Ha influito senz’altro molto, perché è cambiata completamente la tipologia di pazienti ricoverati. Inizialmente noi tutti siamo stati coinvolti nel Covid, come ambiente-Covid e come malati di Covid. Poi c’è stata una graduale ripresa ma avendo dovuto sopperire a tutte le attività di Santorso, che era ospedale Covid, tutta la Riabilitazione (quella neurologica prima aveva come riferimento Santorso) l’abbiamo ricevuta noi. Nell’ultimo anno e mezzo siano diventati quindi più una Riabilitazione neurologica che altro. Attualmente stiamo riequilibrando le patologie, tra ortopedico e neurologico.

Asiago è sempre stato visto come una “punta”, un’eccellenza per la Riabilitazione. Me lo conferma?

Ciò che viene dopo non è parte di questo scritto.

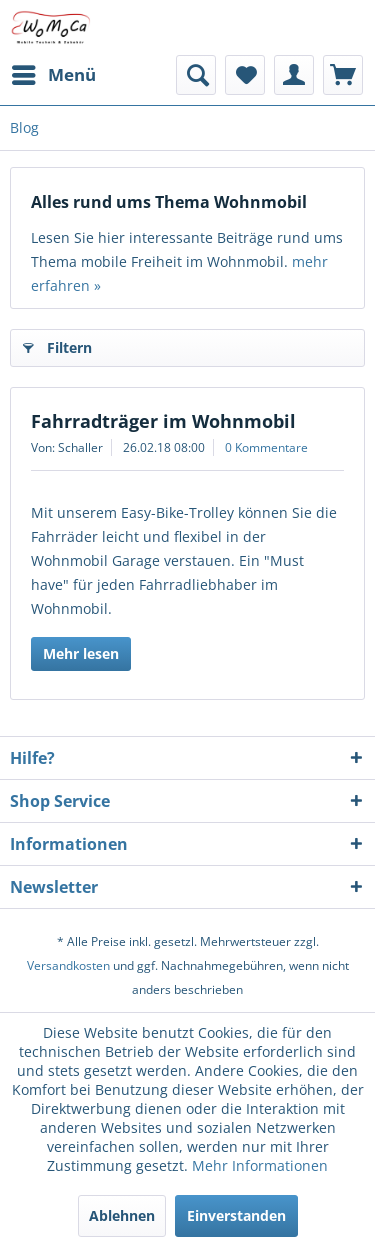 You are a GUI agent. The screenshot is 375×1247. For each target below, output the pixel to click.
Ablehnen (122, 1215)
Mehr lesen (81, 653)
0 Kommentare (266, 447)
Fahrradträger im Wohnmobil (163, 421)
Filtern (57, 344)
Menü (54, 72)
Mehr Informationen (260, 1165)
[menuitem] (53, 75)
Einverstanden (236, 1215)
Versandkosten (68, 965)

Asiago in questo campo ha una storia importante. La Riabilitazione di Asiago è quella che c’era una volta a Mezzaselva, storica Riabilitazione altopianese. Alcuni di noi, medici e anche fisioterapisti, vengono da quella realtà di Mezzaselva. Quindi senz’altro possiamo dire che la storia è importante.

Senta dottor Scapin: solitamente questo è un reparto a cui non si pensa di primo acchito. Parlando di sanità, si pensa ad esempio a Cardiologia, Chirurgia, eccetera. Ma quanto invece è importante la Riabilitazione nell’ambito della popolazione generale?

Diciamo che la Riabilitazione è molto importante e sarà sempre più importante innanzitutto con l’innalzamento dell’età della popolazione. In secondo luogo perché determinate patologie colpiscono di più i pazienti più anziani, pensiamo ad esempio alle patologie cerebrovascolari o agli interventi ortopedici di chirurgia protesica su elezione, oppure l’artrosi che colpisce i pazienti più anziani. Purtroppo abbiamo anche i politraumi da incidenti di strada di persone giovani. Purtroppo abbiamo anche pazienti che provengono dalle Neurochirurgie, piuttosto che da ambienti simili, in cui sono stati sottoposti a chirurgia cerebrale per tumori o per malformazioni eccetera e che necessitano di un periodo di riabilitazione. La Riabilitazione copre un po’ tutte le altre specialità nel senso che noi riceviamo pazienti dalla Medicina, dalla Neurologia, dalla Geriatria…

In questo ambito quanto è dunque importante la cosiddetta “multidisciplinarietà”?

Per noi è importantissima. La Riabilitazione è una delle specialità in cui la multidisciplinarietà è fondamentale. Noi lavoriamo in equipe da sempre, quindi cercando di coinvolgere all’interno della nostra equipe lo specialista neurologo, piuttosto che lo specialista ortopedico, piuttosto che l’internista o il cardiologo, affinché qualsiasi tipo di specialista possa aiutarci nel migliorare la situazione del nostro paziente.